I quite like using the 17:33 or 18:33 LNER on my way home from London. They're busy trains and I could (and sometimes do ) get the 17:12/17:42 or 18:12/18:42 non-stop peak extras from Kings Cross. But if the LNER train didn't convey passengers to Stevenage then the GTR trains would be over crowded - as they are they're often standing room only. In my experience the 17:33 and 18:33 often have passengers standing in the vestibules but not normally in the seated part of the cars themselves. I almost always manage to get a seat in coach C. The 19:06 LNER is an issue but that is because it's a 5-car Azuma and id the first off-peak train for stations north of Stevenage.

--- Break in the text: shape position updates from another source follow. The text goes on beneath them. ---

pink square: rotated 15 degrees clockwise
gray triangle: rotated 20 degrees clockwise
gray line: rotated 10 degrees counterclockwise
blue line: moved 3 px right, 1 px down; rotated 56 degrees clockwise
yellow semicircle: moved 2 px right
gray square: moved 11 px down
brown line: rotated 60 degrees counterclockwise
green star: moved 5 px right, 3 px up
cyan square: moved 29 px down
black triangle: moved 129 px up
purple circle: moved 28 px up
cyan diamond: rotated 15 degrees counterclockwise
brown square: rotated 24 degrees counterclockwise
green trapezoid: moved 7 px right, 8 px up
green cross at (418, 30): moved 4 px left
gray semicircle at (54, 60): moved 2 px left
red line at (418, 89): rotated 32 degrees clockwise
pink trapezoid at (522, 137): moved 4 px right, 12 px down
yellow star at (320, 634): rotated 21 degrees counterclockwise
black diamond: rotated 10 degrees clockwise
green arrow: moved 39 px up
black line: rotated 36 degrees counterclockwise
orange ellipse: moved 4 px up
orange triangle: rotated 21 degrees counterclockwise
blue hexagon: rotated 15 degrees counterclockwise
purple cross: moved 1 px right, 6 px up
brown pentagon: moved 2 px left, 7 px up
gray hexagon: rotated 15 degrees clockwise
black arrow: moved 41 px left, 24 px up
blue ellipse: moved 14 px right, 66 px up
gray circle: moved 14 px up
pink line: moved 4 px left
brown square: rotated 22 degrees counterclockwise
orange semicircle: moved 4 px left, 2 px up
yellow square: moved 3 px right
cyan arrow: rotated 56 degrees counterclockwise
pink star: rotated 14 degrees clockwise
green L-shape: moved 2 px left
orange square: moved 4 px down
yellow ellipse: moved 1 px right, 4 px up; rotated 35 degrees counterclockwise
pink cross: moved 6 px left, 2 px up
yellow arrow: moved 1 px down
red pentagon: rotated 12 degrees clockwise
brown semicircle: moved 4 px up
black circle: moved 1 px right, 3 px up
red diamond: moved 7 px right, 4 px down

The LNER trains will have to call at Stevenage anyway (to pick-up and drop off passengers to/from the north) and while you could make them pick-up/set down only that is practically unenforceable.
In the long run, the Stevenage calls could be moved to Tempsford or done away with entirely. There's 4 fast Thameslink services and hour off-peak and 4 GN in addition to that during the peak. That should reasonably be enough to deal with London-Stevenage demand.

While Stevenage calls are useful for Cambridge Line passengers, apart from that the number of people who benefit is relatively limited, and if they were reduced/ended the impacts would not be that substantial. However this has nothing to do with fare policy, for which a start could be made by generally equalising fares across London commuter routes, such that commuters on each route pay a similar amount for distance travelled.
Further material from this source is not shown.